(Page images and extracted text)
■ ■ ■
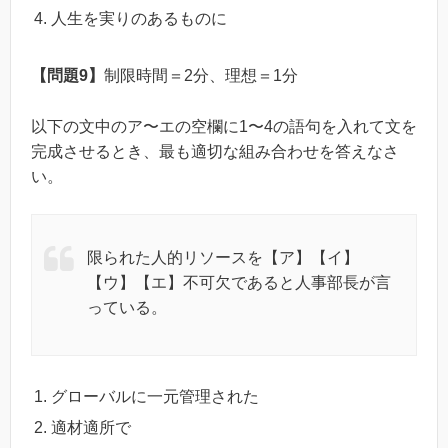
人生を実りのあるものに
【問題9】
制限時間＝2分、理想＝1分
以下の文中のア〜エの空欄に1〜4の語句を入れて文を
完成させるとき、最も適切な組み合わせを答えなさ
い。
限られた人的リソースを【ア】【イ】
【ウ】【エ】不可欠であると人事部長が言
っている。
グローバルに一元管理された
適材適所で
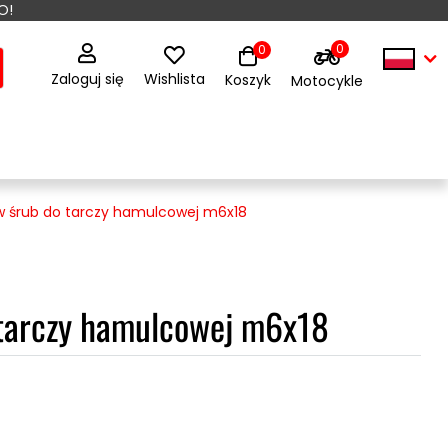
O!
0
0
Zaloguj się
Wishlista
Koszyk
Motocykle
w śrub do tarczy hamulcowej m6x18
 tarczy hamulcowej m6x18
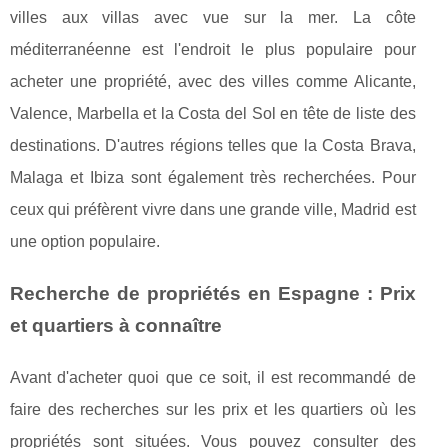
villes aux villas avec vue sur la mer. La côte
méditerranéenne est l'endroit le plus populaire pour
acheter une propriété, avec des villes comme Alicante,
Valence, Marbella et la Costa del Sol en tête de liste des
destinations. D'autres régions telles que la Costa Brava,
Malaga et Ibiza sont également très recherchées. Pour
ceux qui préfèrent vivre dans une grande ville, Madrid est
une option populaire.
Recherche de propriétés en Espagne : Prix
et quartiers à connaître
Avant d'acheter quoi que ce soit, il est recommandé de
faire des recherches sur les prix et les quartiers où les
propriétés sont situées. Vous pouvez consulter des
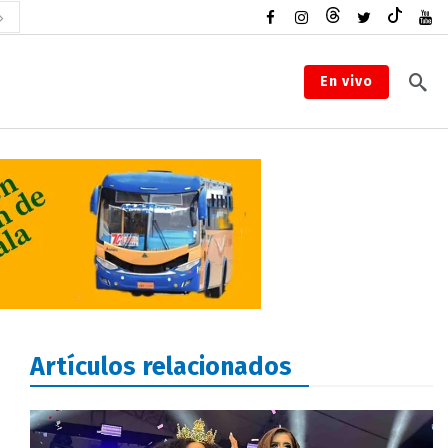
En vivo
Artículos relacionados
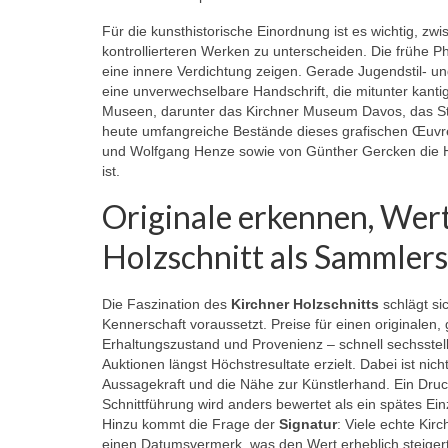
Für die kunsthistorische Einordnung ist es wichtig, z
kontrollierteren Werken zu unterscheiden. Die frühe P
eine innere Verdichtung zeigen. Gerade Jugendstil- u
eine unverwechselbare Handschrift, die mitunter kantige
Museen, darunter das Kirchner Museum Davos, das S
heute umfangreiche Bestände dieses grafischen Œuvre
und Wolfgang Henze sowie von Günther Gercken die Ho
ist.
Originale erkennen, Wert
Holzschnitt als Sammler
Die Faszination des
Kirchner Holzschnitts
schlägt si
Kennerschaft voraussetzt. Preise für einen originalen
Erhaltungszustand und Provenienz – schnell sechsstelli
Auktionen längst Höchstresultate erzielt. Dabei ist ni
Aussagekraft und die Nähe zur Künstlerhand. Ein Dru
Schnittführung wird anders bewertet als ein spätes Einze
Hinzu kommt die Frage der
Signatur
: Viele echte Kir
einen Datumsvermerk, was den Wert erheblich steigert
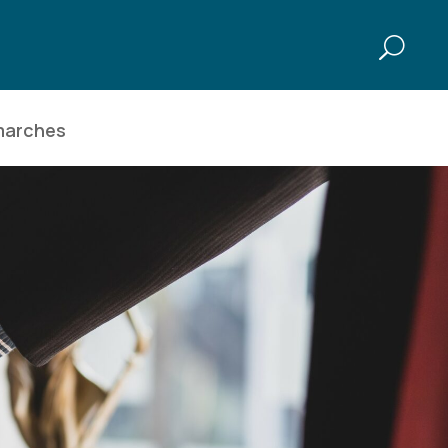
marches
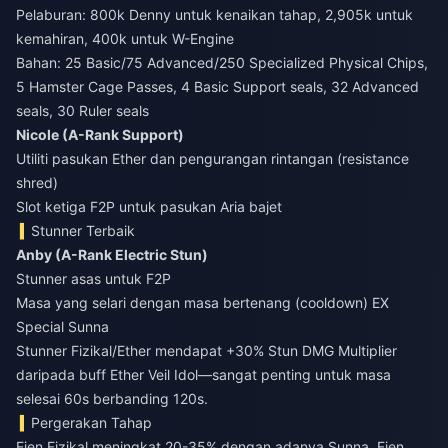
Pelaburan: 800k Denny untuk kenaikan tahap, 2,905k untuk
kemahiran, 400k untuk W-Engine
Bahan: 25 Basic/75 Advanced/250 Specialized Physical Chips,
5 Hamster Cage Passes, 4 Basic Support seals, 32 Advanced
seals, 30 Ruler seals
Nicole (A-Rank Support)
Utiliti pasukan Ether dan pengurangan rintangan (resistance
shred)
Slot ketiga F2P untuk pasukan Aria bajet
Stunner Terbaik
Anby (A-Rank Electric Stun)
Stunner asas untuk F2P
Masa yang selari dengan masa bertenang (cooldown) EX
Special Sunna
Stunner Fizikal/Ether mendapat +30% Stun DMG Multiplier
daripada buff Ether Veil Idol—sangat penting untuk masa
selesai 60s berbanding 120s.
Pergerakan Tahap
Ejen Fizikal meningkat 20-35% dengan adanya Sunna. Ejen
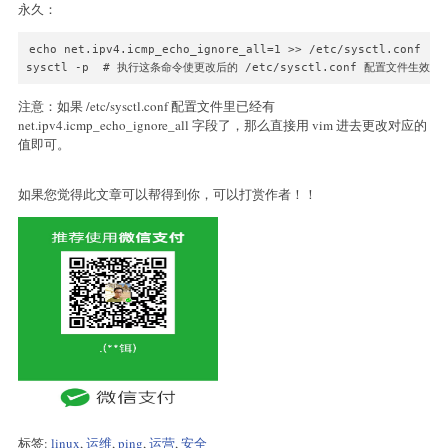
永久：
echo net.ipv4.icmp_echo_ignore_all=1 >> /etc/sysctl.conf

注意：如果 /etc/sysctl.conf 配置文件里已经有
net.ipv4.icmp_echo_ignore_all 字段了，那么直接用 vim 进去更改对应的
值即可。
如果您觉得此文章可以帮得到你，可以打赏作者！！
标签:
linux
,
运维
,
ping
,
运营
,
安全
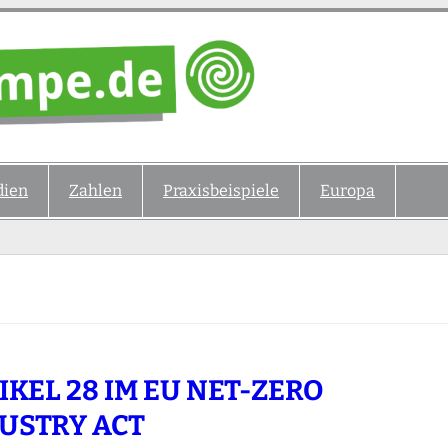
ien
Zahlen
Praxisbeispiele
Europa
IKEL 28 IM EU NET-ZERO
USTRY ACT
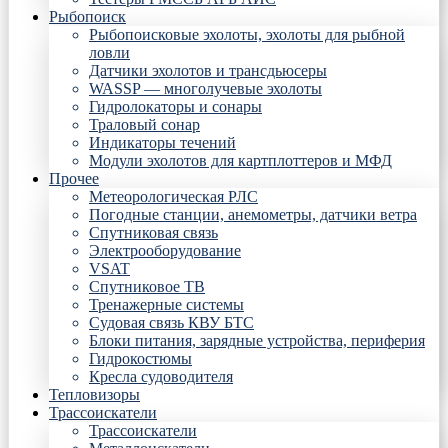
Рыбопоиск
Рыбопоисковые эхолоты, эхолоты для рыбной
ловли
Датчики эхолотов и трансдьюсеры
WASSP — многолучевые эхолоты
Гидролокаторы и сонары
Траловый сонар
Индикаторы течений
Модули эхолотов для картплоттеров и МФД
Прочее
Метеорологическая РЛС
Погодные станции, анемометры, датчики ветра
Спутниковая связь
Электрооборудование
VSAT
Спутниковое ТВ
Тренажерные системы
Судовая связь КВУ БТС
Блоки питания, зарядные устройства, периферия
Гидрокостюмы
Кресла судоводителя
Тепловизоры
Трассоискатели
Трассоискатели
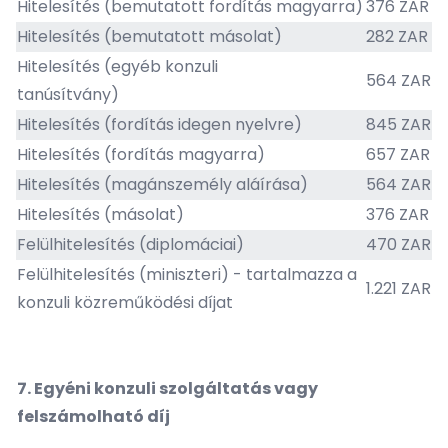
Hitelesítés (bemutatott fordítás magyarra)
376 ZAR
Hitelesítés (bemutatott másolat)
282 ZAR
Hitelesítés (egyéb konzuli
564 ZAR
tanúsítvány)
Hitelesítés (fordítás idegen nyelvre)
845 ZAR
Hitelesítés (fordítás magyarra)
657 ZAR
Hitelesítés (magánszemély aláírása)
564 ZAR
Hitelesítés (másolat)
376 ZAR
Felülhitelesítés (diplomáciai)
470 ZAR
Felülhitelesítés (miniszteri) - tartalmazza a
1.221 ZAR
konzuli közreműködési díjat
7.
Egyéni konzuli szolgáltatás vagy
felszámolható díj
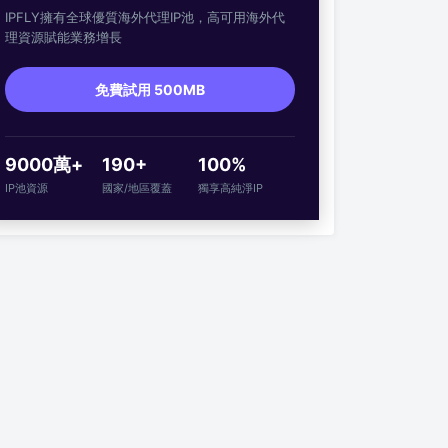
IPFLY擁有全球優質海外代理IP池，高可用海外代
理資源賦能業務增長
免費試用 500MB
9000萬+
190+
100%
IP池資源
國家/地區覆蓋
獨享高純淨IP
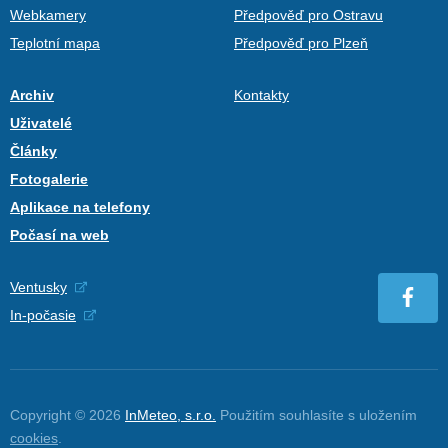
Webkamery
Předpověď pro Ostravu
Teplotní mapa
Předpověď pro Plzeň
Archiv
Kontakty
Uživatelé
Články
Fotogalerie
Aplikace na telefony
Počasí na web
Ventusky
In-počasie
Copyright © 2026
InMeteo, s.r.o.
Použitím souhlasíte s uložením
cookies
.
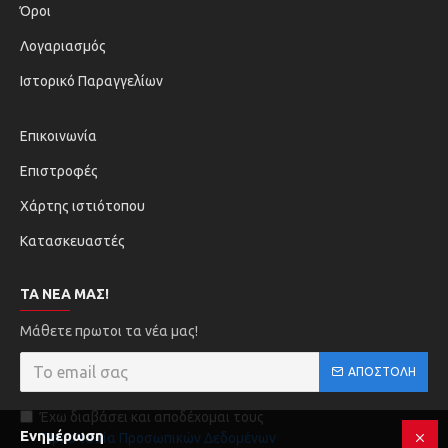
Όροι
Λογαριασμός
Ιστορικό Παραγγελίων
Επικοινωνία
Επιστροφές
Χάρτης ιστιότοπου
Κατασκευαστές
ΤΑ ΝΈΑ ΜΑΣ!
Μάθετε πρωτοι τα νέα μας!
ΑΠΟΣΤΟΛΉ
Έχω διαβάσει και αποδέχομαι τους
Ενημέρωση
Προστασία Προσωπικών Δεδομένων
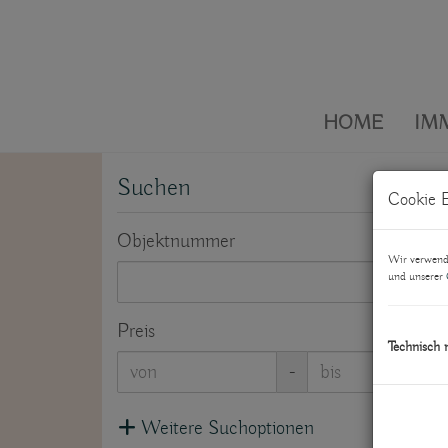
HOME
IM
Suchen
Cookie E
Objektnummer
Wir verwende
und unserer
Preis
Technisch 
-
Weitere Suchoptionen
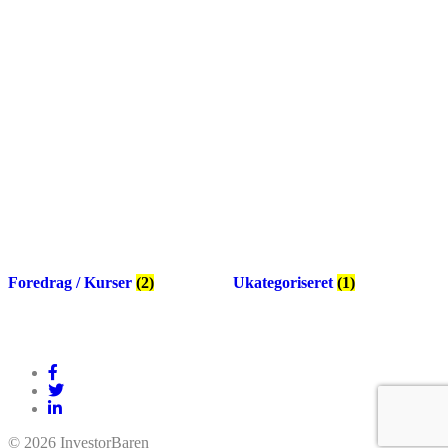
Foredrag / Kurser
(2)
Ukategoriseret
(1)
© 2026 InvestorBaren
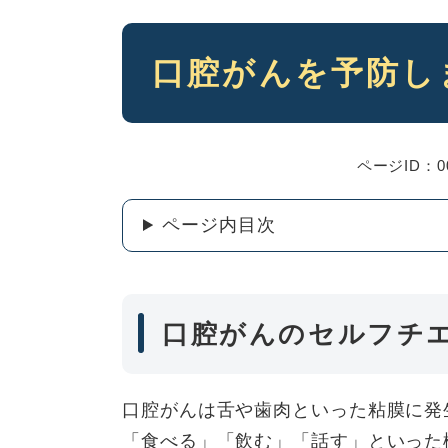
本
口腔がんを予防し
文
ページID：00
ページ内目次
口腔がんのセルフチ
口腔がんは舌や歯肉といった粘膜に発
「食べる」「飲む」「話す」といった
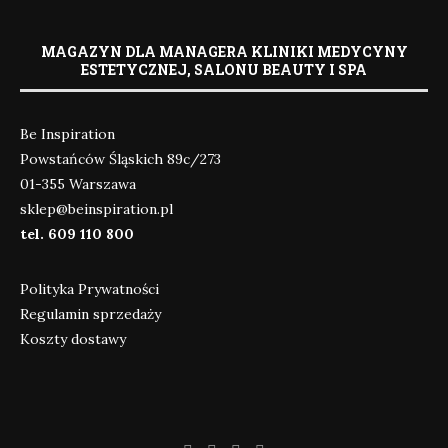
MAGAZYN DLA MANAGERA KLINIKI MEDYCYNY
ESTETYCZNEJ, SALONU BEAUTY I SPA
Be Inspiration
Powstańców Śląskich 89c/273
01-355 Warszawa
sklep@beinspiration.pl
tel. 609 110 800
Polityka Prywatności
Regulamin sprzedaży
Koszty dostawy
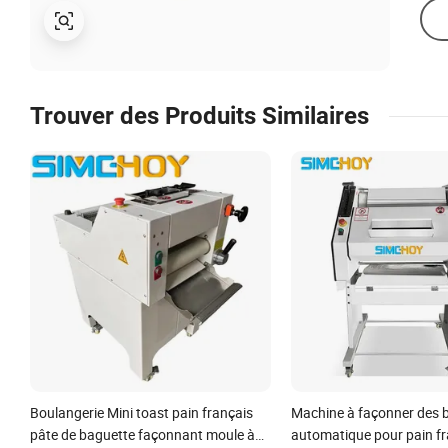
Trouver des Produits Similaires
Boulangerie Mini toast pain français
Machine à façonner des 
pâte de baguette façonnant moule à
automatique pour pain fr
■ ■ ■
#### WHAT YOU HAVE TO DO:
Transcribe the lines above exactly, beginning at the one with "限られた人的リソースを【ア】【イ】" and ending at the one with "Pergerakan Tahap". Include both; exclude the pictures.

#### EXERCISE SOLUTION:
限られた人的リソースを【ア】【イ】
【ウ】【エ】不可欠であると人事部長が言
っている。
グローバルに一元管理された
適材適所で
O!
0
0
Zaloguj się
Wishlista
Koszyk
Motocykle
w śrub do tarczy hamulcowej m6x18
 tarczy hamulcowej m6x18
villes aux villas avec vue sur la mer. La côte
méditerranéenne est l'endroit le plus populaire pour
acheter une propriété, avec des villes comme Alicante,
Valence, Marbella et la Costa del Sol en tête de liste des
destinations. D'autres régions telles que la Costa Brava,
Malaga et Ibiza sont également très recherchées. Pour
ceux qui préfèrent vivre dans une grande ville, Madrid est
une option populaire.
Recherche de propriétés en Espagne : Prix
et quartiers à connaître
Avant d'acheter quoi que ce soit, il est recommandé de
faire des recherches sur les prix et les quartiers où les
propriétés sont situées. Vous pouvez consulter des
En vivo
Artículos relacionados
Für die kunsthistorische Einordnung ist es wichtig, z
kontrollierteren Werken zu unterscheiden. Die frühe P
eine innere Verdichtung zeigen. Gerade Jugendstil- u
eine unverwechselbare Handschrift, die mitunter kantige
Museen, darunter das Kirchner Museum Davos, das S
heute umfangreiche Bestände dieses grafischen Œuvre
und Wolfgang Henze sowie von Günther Gercken die Ho
ist.
Originale erkennen, Wert
Holzschnitt als Sammler
Die Faszination des
Kirchner Holzschnitts
schlägt si
Kennerschaft voraussetzt. Preise für einen originalen
Erhaltungszustand und Provenienz – schnell sechsstelli
Auktionen längst Höchstresultate erzielt. Dabei ist ni
Aussagekraft und die Nähe zur Künstlerhand. Ein Dru
Schnittführung wird anders bewertet als ein spätes Einze
Hinzu kommt die Frage der
Signatur
: Viele echte Kir
einen Datumsvermerk, was den Wert erheblich steigert
marches
Pelaburan: 800k Denny untuk kenaikan tahap, 2,905k untuk
kemahiran, 400k untuk W-Engine
Bahan: 25 Basic/75 Advanced/250 Specialized Physical Chips,
5 Hamster Cage Passes, 4 Basic Support seals, 32 Advanced
seals, 30 Ruler seals
Nicole (A-Rank Support)
Utiliti pasukan Ether dan pengurangan rintangan (resistance
shred)
Slot ketiga F2P untuk pasukan Aria bajet
Stunner Terbaik
Anby (A-Rank Electric Stun)
Stunner asas untuk F2P
Masa yang selari dengan masa bertenang (cooldown) EX
Special Sunna
Stunner Fizikal/Ether mendapat +30% Stun DMG Multiplier
daripada buff Ether Veil Idol—sangat penting untuk masa
selesai 60s berbanding 120s.
Pergerakan Tahap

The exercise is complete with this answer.